(What you are asked to do): Please copy out every line in the records below that includes the word "agent".

*** Data under study

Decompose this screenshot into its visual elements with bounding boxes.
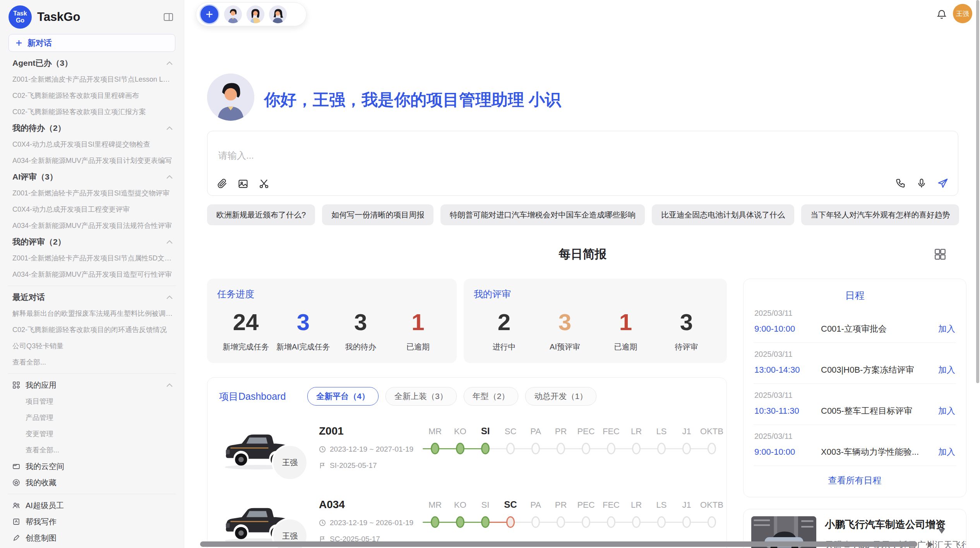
metric: 2 进行中 bbox=[474, 309, 535, 352]
new-chat-button[interactable]: 新对话 bbox=[9, 34, 175, 52]
suggestion-chip[interactable]: 当下年轻人对汽车外观有怎样的喜好趋势 bbox=[801, 204, 959, 225]
project-row[interactable]: 王强 Z001 2023-12-19 ~ 2027-01-19 SI-2025-… bbox=[219, 422, 715, 484]
suggestion-chip[interactable]: 如何写一份清晰的项目周报 bbox=[322, 204, 433, 225]
milestone-node bbox=[607, 443, 615, 454]
list-item[interactable]: C0X4-动力总成开发项目工程变更评审 bbox=[0, 201, 184, 217]
schedule-date: 2025/03/11 bbox=[754, 309, 955, 318]
section-my-review[interactable]: 我的评审（2） bbox=[0, 234, 184, 250]
layout-grid-icon[interactable] bbox=[934, 248, 947, 261]
milestone-node bbox=[708, 443, 716, 454]
sidebar-item-cloud-space[interactable]: 我的云空间 bbox=[0, 458, 184, 474]
section-title: AI评审（3） bbox=[12, 171, 58, 182]
join-link[interactable]: 加入 bbox=[938, 323, 955, 335]
milestone-label: PEC bbox=[574, 426, 598, 437]
chat-input[interactable] bbox=[218, 150, 877, 161]
metric: 3 我的待办 bbox=[332, 309, 389, 352]
logo-text-top: Task bbox=[13, 10, 27, 17]
list-item[interactable]: Z001-全新燃油轻卡产品开发项目SI节点属性5D文件评审 bbox=[0, 250, 184, 266]
list-item[interactable]: C02-飞腾新能源轻客改款项目立项汇报方案 bbox=[0, 104, 184, 120]
milestone-label: J1 bbox=[674, 426, 699, 437]
view-all-schedule-link[interactable]: 查看所有日程 bbox=[754, 474, 956, 486]
tab-new-platform[interactable]: 全新平台（4） bbox=[307, 387, 379, 406]
image-icon[interactable] bbox=[238, 178, 248, 189]
list-item[interactable]: C02-飞腾新能源轻客改款项目里程碑画布 bbox=[0, 87, 184, 104]
join-link[interactable]: 加入 bbox=[938, 405, 955, 417]
favorites-label: 我的收藏 bbox=[26, 478, 57, 488]
milestone-label: LS bbox=[649, 426, 674, 437]
join-link[interactable]: 加入 bbox=[938, 364, 955, 376]
section-title: 最近对话 bbox=[12, 292, 45, 303]
suggestion-chip[interactable]: 特朗普可能对进口汽车增税会对中国车企造成哪些影响 bbox=[440, 204, 645, 225]
tab-model-year[interactable]: 年型（2） bbox=[464, 387, 519, 406]
milestone-node bbox=[682, 516, 691, 528]
chevron-up-icon bbox=[166, 240, 173, 244]
sidebar-item-ai-super-staff[interactable]: AI超级员工 bbox=[0, 497, 184, 514]
send-icon[interactable] bbox=[937, 178, 949, 189]
milestone-node bbox=[456, 516, 464, 528]
cloud-folder-icon bbox=[12, 462, 20, 470]
project-vehicle-image: 王强 bbox=[219, 498, 295, 547]
suggestion-chip[interactable]: 比亚迪全固态电池计划具体说了什么 bbox=[652, 204, 794, 225]
horizontal-scrollbar[interactable] bbox=[200, 541, 917, 547]
sidebar-item-change-mgmt[interactable]: 变更管理 bbox=[0, 426, 184, 442]
metric: 3 AI预评审 bbox=[535, 309, 595, 352]
sidebar-item-creative-draw[interactable]: 创意制图 bbox=[0, 530, 184, 546]
scissors-icon[interactable] bbox=[259, 178, 269, 189]
sidebar-item-project-mgmt[interactable]: 项目管理 bbox=[0, 393, 184, 409]
tab-new-body[interactable]: 全新上装（3） bbox=[385, 387, 457, 406]
view-all-apps[interactable]: 查看全部... bbox=[0, 442, 184, 458]
agent-switcher bbox=[196, 2, 307, 26]
list-item[interactable]: A034-全新新能源MUV产品开发项目法规符合性评审 bbox=[0, 217, 184, 234]
milestone-node bbox=[481, 443, 490, 454]
metric-value: 2 bbox=[474, 309, 535, 336]
section-my-todo[interactable]: 我的待办（2） bbox=[0, 120, 184, 136]
metric-label: 进行中 bbox=[474, 342, 535, 352]
microphone-icon[interactable] bbox=[916, 178, 927, 189]
list-item[interactable]: Z001-全新燃油轻卡产品开发项目SI造型提交物评审 bbox=[0, 185, 184, 201]
schedule-item: 2025/03/11 9:00-10:00 C001-立项审批会 加入 bbox=[754, 302, 956, 343]
avatar[interactable] bbox=[269, 5, 287, 23]
notifications-bell-icon[interactable] bbox=[936, 9, 947, 20]
list-item[interactable]: 公司Q3轻卡销量 bbox=[0, 338, 184, 354]
list-item[interactable]: A034-全新新能源MUV产品开发项目造型可行性评审 bbox=[0, 266, 184, 283]
plus-icon bbox=[15, 39, 23, 47]
user-avatar[interactable]: 王强 bbox=[953, 4, 972, 23]
schedule-event-title: C005-整车工程目标评审 bbox=[821, 405, 933, 417]
section-my-apps[interactable]: 我的应用 bbox=[0, 377, 184, 393]
my-review-card: 我的评审 2 进行中 3 AI预评审 1 已逾期 3 待评审 bbox=[464, 279, 727, 363]
scroll-down-arrow-icon[interactable] bbox=[938, 529, 945, 534]
list-item[interactable]: 解释最新出台的欧盟报废车法规再生塑料比例被调至15%... bbox=[0, 305, 184, 322]
list-item[interactable]: A034-全新新能源MUV产品开发项目计划变更表编写 bbox=[0, 152, 184, 169]
sidebar-item-product-mgmt[interactable]: 产品管理 bbox=[0, 409, 184, 426]
project-row[interactable]: 王强 A034 2023-12-19 ~ 2026-01-19 SC-2025-… bbox=[219, 495, 715, 548]
metric-label: 我的待办 bbox=[332, 342, 389, 352]
section-ai-review[interactable]: AI评审（3） bbox=[0, 169, 184, 185]
card-title: 任务进度 bbox=[217, 288, 447, 300]
dashboard-title: 项目Dashboard bbox=[219, 390, 286, 403]
add-agent-button[interactable] bbox=[199, 4, 219, 24]
sidebar-item-help-write[interactable]: 帮我写作 bbox=[0, 514, 184, 530]
milestone-label: LS bbox=[649, 500, 674, 510]
project-vehicle-image: 王强 bbox=[219, 424, 295, 474]
view-all-chats[interactable]: 查看全部... bbox=[0, 354, 184, 370]
attachment-icon[interactable] bbox=[217, 178, 228, 189]
section-agent-done[interactable]: Agent已办（3） bbox=[0, 55, 184, 71]
join-link[interactable]: 加入 bbox=[938, 446, 955, 458]
list-item[interactable]: C02-飞腾新能源轻客改款项目的闭环通告反馈情况 bbox=[0, 322, 184, 338]
tab-powertrain[interactable]: 动总开发（1） bbox=[525, 387, 596, 406]
people-icon bbox=[12, 502, 20, 509]
collapse-sidebar-icon[interactable] bbox=[163, 12, 174, 22]
avatar[interactable] bbox=[224, 5, 242, 23]
vertical-scrollbar[interactable] bbox=[976, 0, 979, 383]
milestone-node bbox=[582, 443, 590, 454]
avatar[interactable] bbox=[247, 5, 264, 23]
sidebar-item-favorites[interactable]: 我的收藏 bbox=[0, 474, 184, 491]
news-title: 小鹏飞行汽车制造公司增资 bbox=[825, 518, 966, 531]
section-recent-chats[interactable]: 最近对话 bbox=[0, 289, 184, 305]
clock-icon bbox=[319, 446, 326, 453]
suggestion-chip[interactable]: 欧洲新规最近颁布了什么? bbox=[207, 204, 315, 225]
phone-icon[interactable] bbox=[895, 178, 906, 189]
list-item[interactable]: Z001-全新燃油皮卡产品开发项目SI节点Lesson Learn报告 bbox=[0, 71, 184, 87]
list-item[interactable]: C0X4-动力总成开发项目SI里程碑提交物检查 bbox=[0, 136, 184, 152]
scroll-right-arrow-icon[interactable] bbox=[928, 541, 933, 548]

******

(Answer to the problem):
agent-switcher bbox=[196, 2, 307, 26]
add-agent-button[interactable] bbox=[199, 4, 219, 24]
section-agent-done[interactable]: Agent已办（3） bbox=[0, 55, 184, 71]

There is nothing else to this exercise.